Rural Texas Community Fights Back Against Planned Muslim Cemetery

Muslim leaders in Collin County, an area just north of the Dallas-Forth Worth metroplex, are looking to establish the first-ever Islamic cemetery in the community.

In a town of nearly 4,000 people, the  townspeople of Farmersville aren’t very open to the notion, according to David J. Meeks, pastor of Bethlehem Baptist Church.

Meeks told The Dallas Morning News that the concern for the town is “the radical element of Islam,” adding that expansion will follow if the cemetery is put into place. Meeks referenced Islamic worship and education sites by adding, “How can we stop a mosque or madrassa training center from going in there?”

The Dallas Morning News also spoke with Khalil Abdur-Rashid, a professor who teaches Islam at Southern Methodist University and a spokesperson for the Islamic Association of Collin County, who was surprised with some of the community responses received on the issue.

“There will be no type of religious services at the cemetery,” Abdur-Rashid clarified. “We’re forbidden from saying prayers on a grave or cemetery,” said Abdur-Rashid, reinforcing the association’s intended compliance with state and local regulations.

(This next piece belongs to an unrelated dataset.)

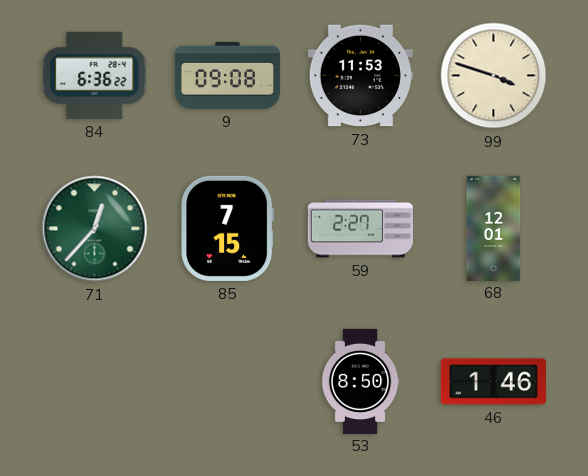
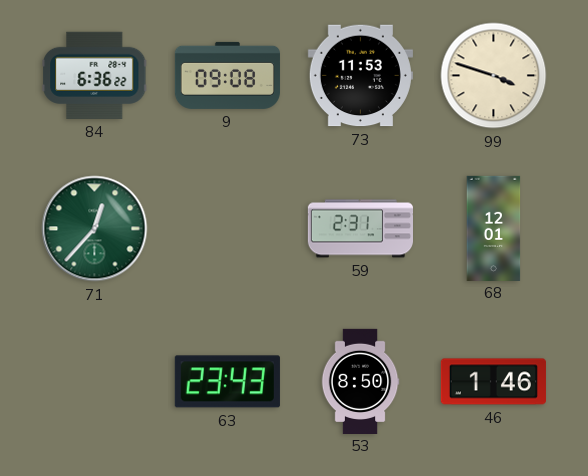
85: 7:15 -> none
59: 2:27 -> 2:31
63: none -> 23:43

Some Farmersville residents raised concerns with the practice of Islamic burial methods. Rather than embalming the bodies of the dead, Muslims wash the bodies in warm water before burying them. According to an Associated Press report, Farmersville resident Troy Gosnell told local CBS affiliate KTVT-TV, “You don’t know whether they were shot, diseased, or anything else. All they do is wrap them in a sheet, throw them in the grave and bury them.”

In May, Breitbart Texas was covering the Mohammad Art Exhibit and Contest in Garland- 45 minutes southwest of Farmersville- when two armed men fired at law enforcement officers handling the event. Both suspects were killed and later identified as American Muslims, and it was later discovered the two men had prior involvement with terrorism- according to an FBI official.

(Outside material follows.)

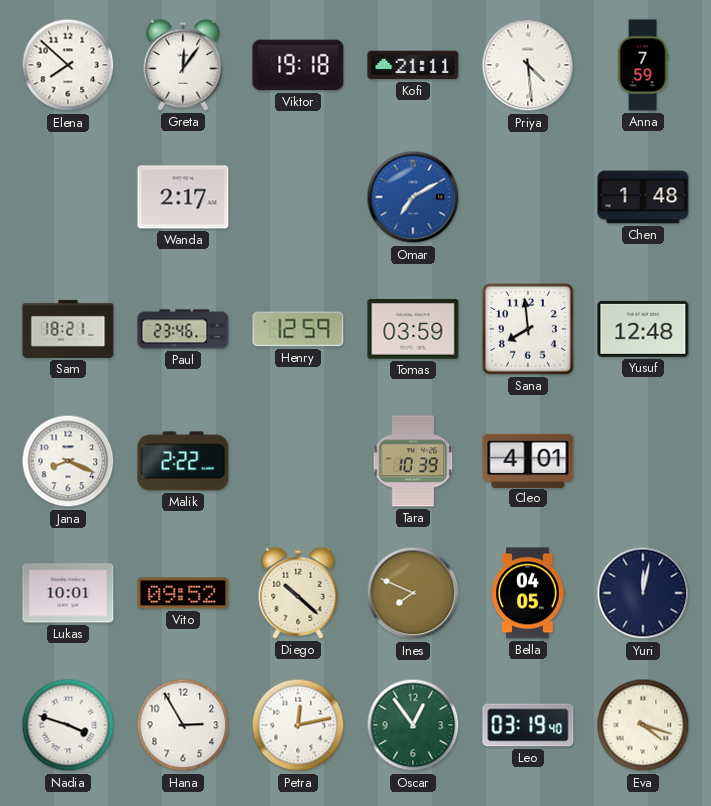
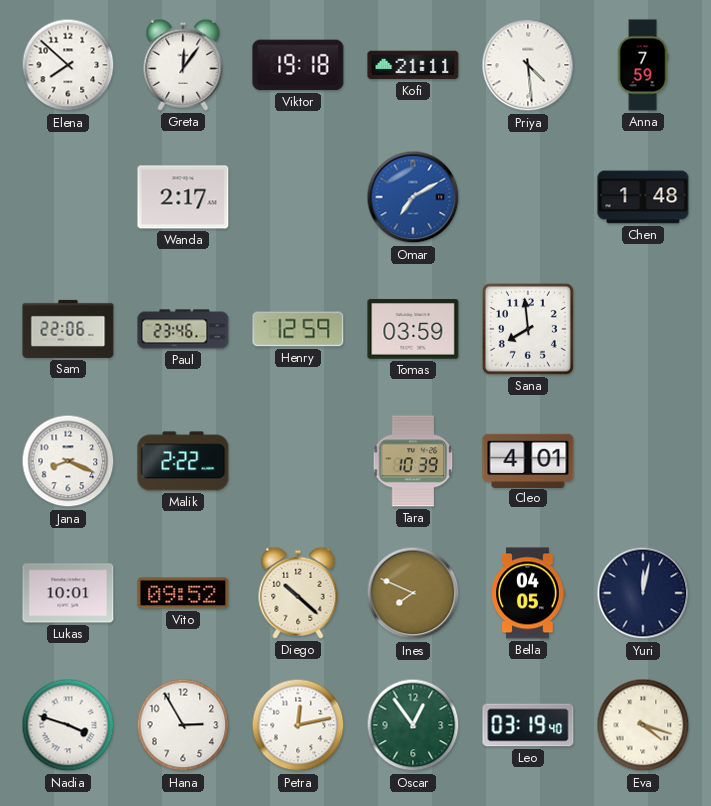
Sam: 18:21 -> 22:06
Yusuf: 12:48 -> none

Deemed an Islamic extremist attack, the event in May remains unforgotten, and possibly answers why some in Farmersville feel uncomfortable or opposed to the idea of an Islamic cemetery in their town.

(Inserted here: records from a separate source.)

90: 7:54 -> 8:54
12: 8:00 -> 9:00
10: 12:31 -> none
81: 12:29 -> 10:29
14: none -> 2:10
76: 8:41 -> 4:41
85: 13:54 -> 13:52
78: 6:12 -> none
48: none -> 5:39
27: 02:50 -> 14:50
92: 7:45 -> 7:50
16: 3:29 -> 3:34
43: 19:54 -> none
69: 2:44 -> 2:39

Farmersville mayor Joe Helmberger told AP that the townspeople have an unjustifiable worry on the matter, saying, “There’s just a basic concern or distrust about the cemetery coming into town.” Helmberger also mentioned that if regulations are met, plans to build and establish the cemetery for the Muslim community will move forward, mentioning “that the U.S. was founded on religious freedom and that the association is simply trying to secure a burial site.”

Moving forward, the City Council and commissioners involved will meet four more times to approve requested measures by the Islamic association, giving residents and other community members the opportunity to further weigh in on the matter.